Was this crazy? Maybe. I don’t know. I do know that I find the type of resistance she showed, which is basically a kind of passive aggression, seriously aggravating. And I know that I believe that the mind follows the body, so if the body becomes squirmy, the mind will too. And I know that I believe in the value of insisting, as a matter of principle, that a child comply with reasonable demands.
I also know that I don’t believe in nagging, so when M remained noncompliant after one or two requests, I stopped asking and started reading my book. She then started crying and telling me how awful I was. I replied as calmly as possible that I had told her what I wanted her to do; it was something she could do; and I expected her to do it. I reiterated that if she wanted shorter and better lessons, they were in her grasp: she just needs to choose to cooperate better.

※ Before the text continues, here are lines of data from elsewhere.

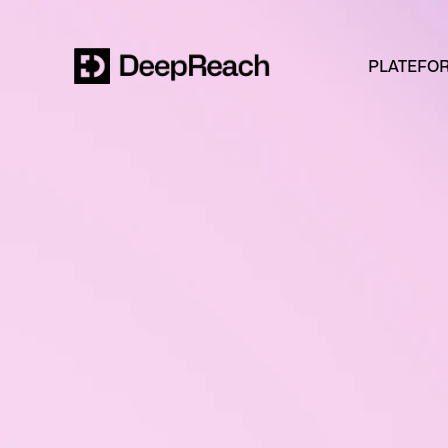
PLATEFO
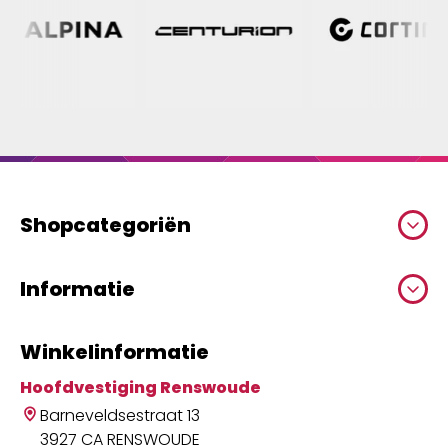
Shopcategoriën
Informatie
Winkelinformatie
Hoofdvestiging Renswoude
Barneveldsestraat 13
3927 CA RENSWOUDE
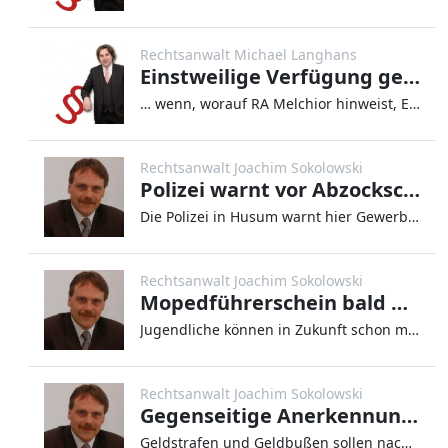
Rechtsanwalt Michael Langhans
Einstweilige Verfügung gegen Androhung eines Schufa-Eintrages erfolgreich
… wenn, worauf RA Melchior hinweist, Einwendungen gegen die Rechnung bestehen, die nicht offensichtlich unberechti
Rechtsanwalt Joachim Sokolowski
Polizei warnt vor Abzockschreiben
Die Polizei in Husum warnt hier Gewerbetreibende vor Abzockschreiben wie folgt: Husum (ots) – Ein neuer, alter Ste
Rechtsanwalt Joachim Sokolowski
Mopedführerschein bald bereits ab 15
Jugendliche können in Zukunft schon mit 15 Jahren den Führerschein für Mopeds, Quads und vierrädrige
Rechtsanwalt Joachim Sokolowski
Gegenseitige Anerkennung von Geldbußen oder Geldstrafen in der EU
Geldstrafen und Geldbußen sollen nach dem Willen der Regierung bald innerhalb der EU gegenseitig anerkannt werden.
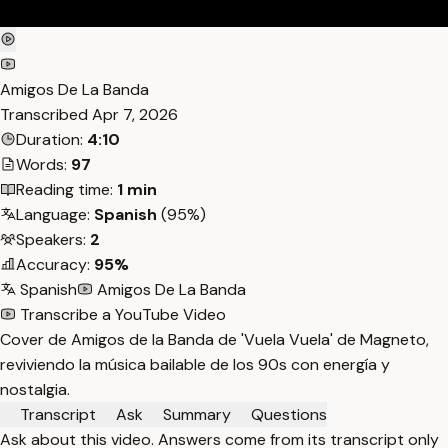
Amigos De La Banda
Transcribed
Apr 7, 2026
Duration:
4:10
Words:
97
Reading time:
1 min
Language:
Spanish
(95%)
Speakers:
2
Accuracy:
95%
Spanish
Amigos De La Banda
Transcribe a YouTube Video
Cover de Amigos de la Banda de 'Vuela Vuela' de Magneto,
reviviendo la música bailable de los 90s con energía y
nostalgia.
Transcript
Ask
Summary
Questions
Ask about this video. Answers come from its transcript only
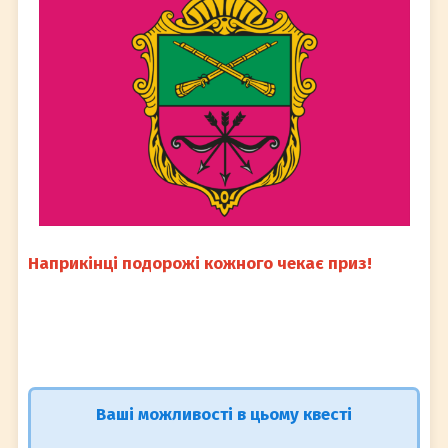
Наприкінці подорожі кожного чекає приз!
Ваші можливості в цьому квесті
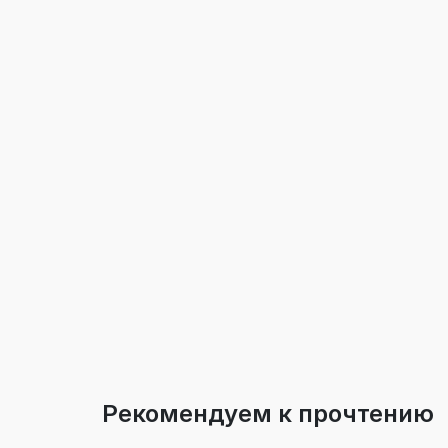
Рекомендуем к прочтению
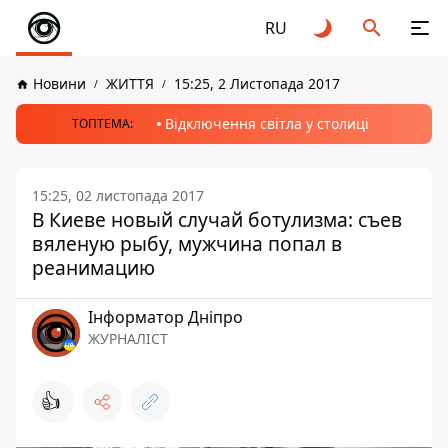
RU
Новини
ЖИТТЯ
15:25, 2 Листопада 2017
Відключення світла у столиці
ТОПТЕМА:
15:25, 02 листопада 2017
В Киеве новый случай ботулизма: съев
вяленую рыбу, мужчина попал в
реанимацию
Інформатор Дніпро
ЖУРНАЛІСТ
👍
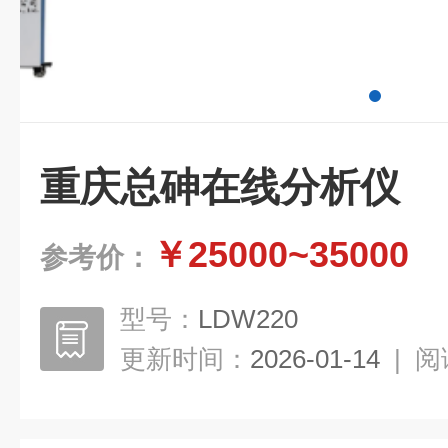
重庆总砷在线分析仪
￥25000~35000
参考价：
型号：
LDW220
更新时间：
2026-01-14
|
阅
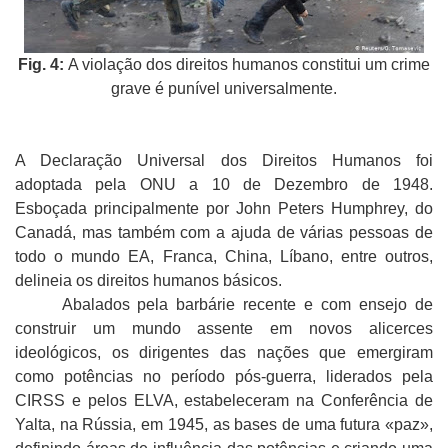
Fig. 4:
A violação dos direitos humanos constitui um crime
grave é punível universalmente.
A Declaração Universal dos Direitos Humanos foi
adoptada pela ONU a 10 de Dezembro de 1948.
Esboçada principalmente por John Peters Humphrey, do
Canadá, mas também com a ajuda de várias pessoas de
todo o mundo EA, Franca, China, Líbano, entre outros,
delineia os direitos humanos básicos.
Abalados pela barbárie recente e com ensejo de
construir um mundo assente em novos alicerces
ideológicos, os dirigentes das nações que emergiram
como potências no período pós-guerra, liderados pela
CIRSS e pelos ELVA, estabeleceram na Conferência de
Yalta, na Rússia, em 1945, as bases de uma futura «paz»,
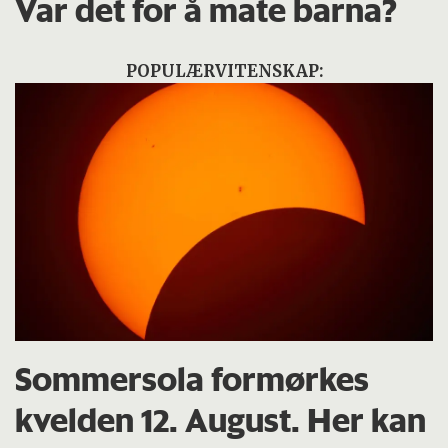
Var det for å mate barna?
POPULÆRVITENSKAP:
Sommersola formørkes
kvelden 12. August. Her kan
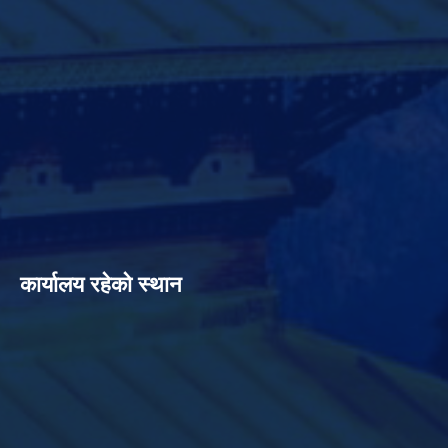
कार्यालय रहेको स्थान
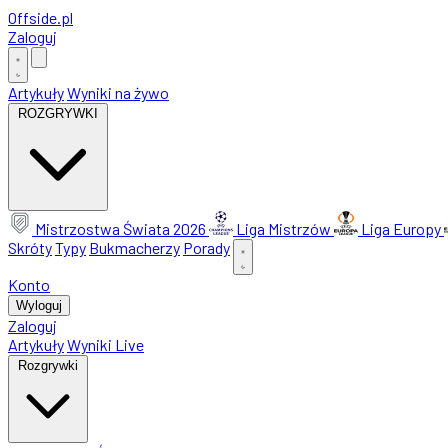
Offside
.
pl
Zaloguj
Artykuły
Wyniki na żywo
ROZGRYWKI
Mistrzostwa Świata 2026
Liga Mistrzów
Liga Europy
Skróty
Typy
Bukmacherzy
Porady
Konto
Wyloguj
Zaloguj
Artykuły
Wyniki Live
Rozgrywki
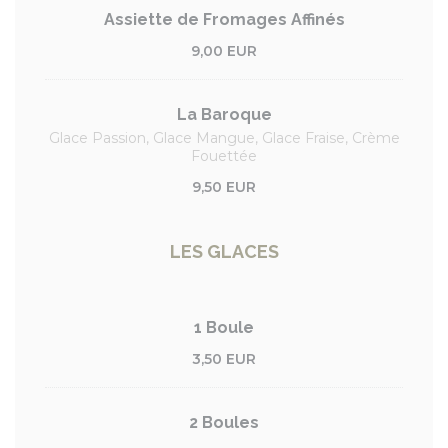
Assiette de Fromages Affinés
9,00 EUR
La Baroque
Glace Passion, Glace Mangue, Glace Fraise, Crème
Fouettée
9,50 EUR
LES GLACES
1 Boule
3,50 EUR
2 Boules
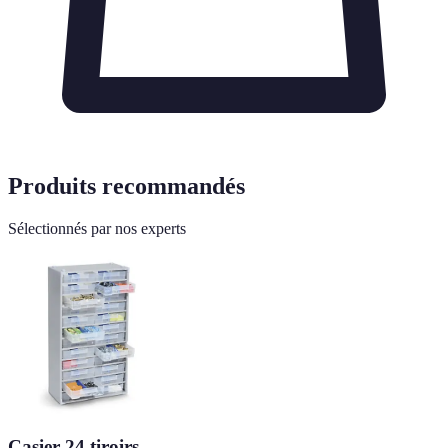
Produits recommandés
Sélectionnés par nos experts
Casier 24 tiroirs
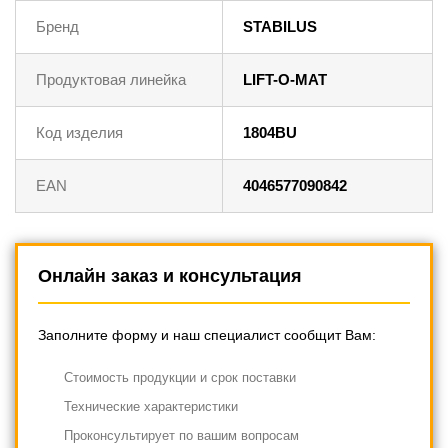
Бренд
STABILUS
Продуктовая линейка
LIFT-O-MAT
Код изделия
1804BU
EAN
4046577090842
Онлайн заказ и консультация
Заполните форму и наш специалист сообщит Вам:
Cтоимость продукции и срок поставки
Технические характеристики
Проконсультирует по вашим вопросам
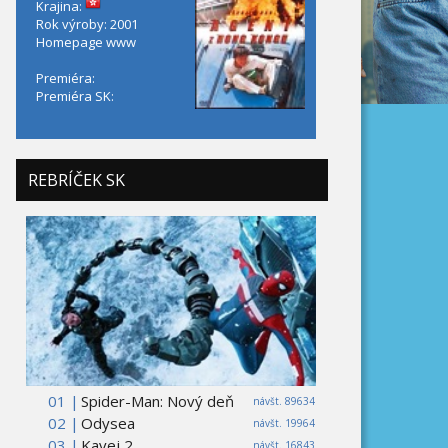
Krajina:
Rok výroby: 2001
Homepage
www
Premiéra:
Premiéra SK:
REBRÍČEK SK
01 |
Spider-Man: Nový deň
návšt. 89634
02 |
Odysea
návšt. 19964
03 |
Kavej 2
návšt. 16843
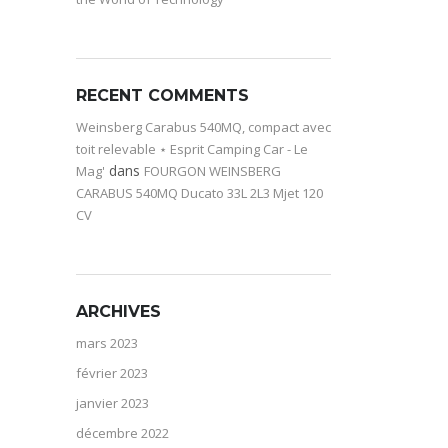
RECENT COMMENTS
Weinsberg Carabus 540MQ, compact avec
toit relevable ⋆ Esprit Camping Car - Le
dans
Mag'
FOURGON WEINSBERG
CARABUS 540MQ Ducato 33L 2L3 Mjet 120
CV
ARCHIVES
mars 2023
février 2023
janvier 2023
décembre 2022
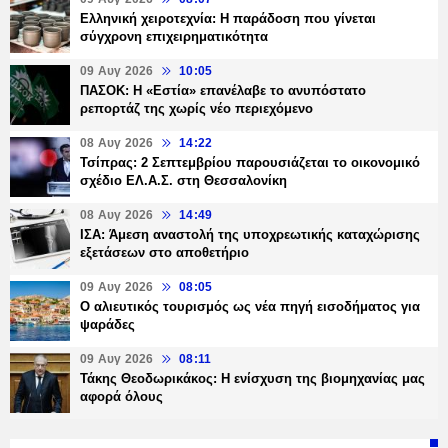
Ελληνική χειροτεχνία: Η παράδοση που γίνεται
σύγχρονη επιχειρηματικότητα
09 Αυγ 2026
10:05
ΠΑΣΟΚ: Η «Εστία» επανέλαβε το ανυπόστατο
ρεπορτάζ της χωρίς νέο περιεχόμενο
08 Αυγ 2026
14:22
Τσίπρας: 2 Σεπτεμβρίου παρουσιάζεται το οικονομικό
σχέδιο ΕΛ.Α.Σ. στη Θεσσαλονίκη
08 Αυγ 2026
14:49
ΙΣΑ: Άμεση αναστολή της υποχρεωτικής καταχώρισης
εξετάσεων στο αποθετήριο
09 Αυγ 2026
08:05
Ο αλιευτικός τουρισμός ως νέα πηγή εισοδήματος για
ψαράδες
09 Αυγ 2026
08:11
Τάκης Θεοδωρικάκος: Η ενίσχυση της βιομηχανίας μας
αφορά όλους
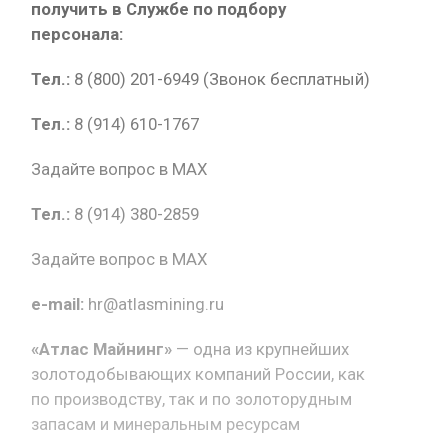
получить в Службе по подбору
персонала:
Тел.:
8 (800) 201-6949 (Звонок бесплатный)
Тел.:
8 (914) 610-1767
Задайте вопрос в MAX
Тел.:
8 (914) 380-2859
Задайте вопрос в MAX
e-mail:
hr@atlasmining.ru
«Атлас Майнинг»
— одна из крупнейших
золотодобывающих компаний России, как
по производству, так и по золоторудным
запасам и минеральным ресурсам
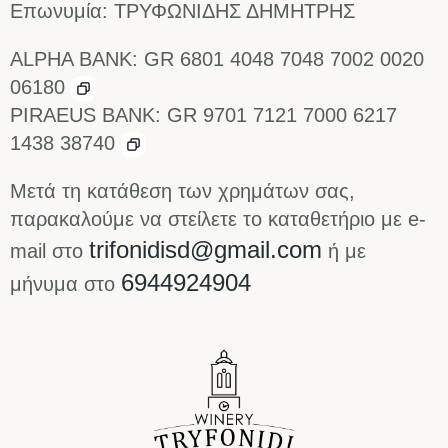
Επωνυμία: ΤΡΥΦΩΝΙΔΗΣ ΔΗΜΗΤΡΗΣ
ALPHA BANK:
GR 6801 4048 7048 7002 0020
06180
PIRAEUS BANK:
GR 9701 7121 7000 6217
1438 38740
Μετά τη κατάθεση των χρημάτων σας,
παρακαλούμε να στείλετε το καταθετήριο με e-
trifonidisd@gmail.com
mail στο
ή με
6944924904
μήνυμα στο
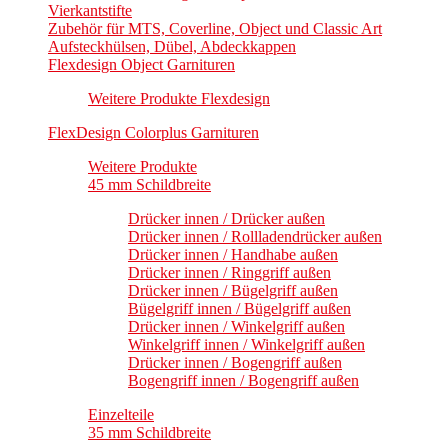
Vierkantstifte
Zubehör für MTS, Coverline, Object und Classic Art
Aufsteckhülsen, Dübel, Abdeckkappen
Flexdesign Object Garnituren
Weitere Produkte Flexdesign
FlexDesign Colorplus Garnituren
Weitere Produkte
45 mm Schildbreite
Drücker innen / Drücker außen
Drücker innen / Rollladendrücker außen
Drücker innen / Handhabe außen
Drücker innen / Ringgriff außen
Drücker innen / Bügelgriff außen
Bügelgriff innen / Bügelgriff außen
Drücker innen / Winkelgriff außen
Winkelgriff innen / Winkelgriff außen
Drücker innen / Bogengriff außen
Bogengriff innen / Bogengriff außen
Einzelteile
35 mm Schildbreite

She cried and berated me for about five or ten minutes, then went into another room to cry by herself for another five or ten minutes. She again tried to take control by telling me, “I’m ready. I’m waiting for you to come get me.” And I again responded that I was waiting for her and would not be coming to get her.
She came back, and we managed to practice fairly effectively and without conflict for another 40 minutes or so. We worked on:
- Pachelbel’s Canon. We got started on a new 4-bar section.
- Meadow Minuet. We tried to add bass notes to the first section. This went surprisingly poorly. Part of our problem is that her left-hand fingering is now a little screwed up because she’s fingering things the way the Canon is fingered, not the way Meadow Minuet is fingered. So M has to do some unlearning, which is always frustrating. But we worked on small chunks (just the first two measures), and M was pretty tolerant of her frustration (she kept making the same mistake over and over).
I’m glad I have an independent kid, but I do wish she would express her independence in a different way.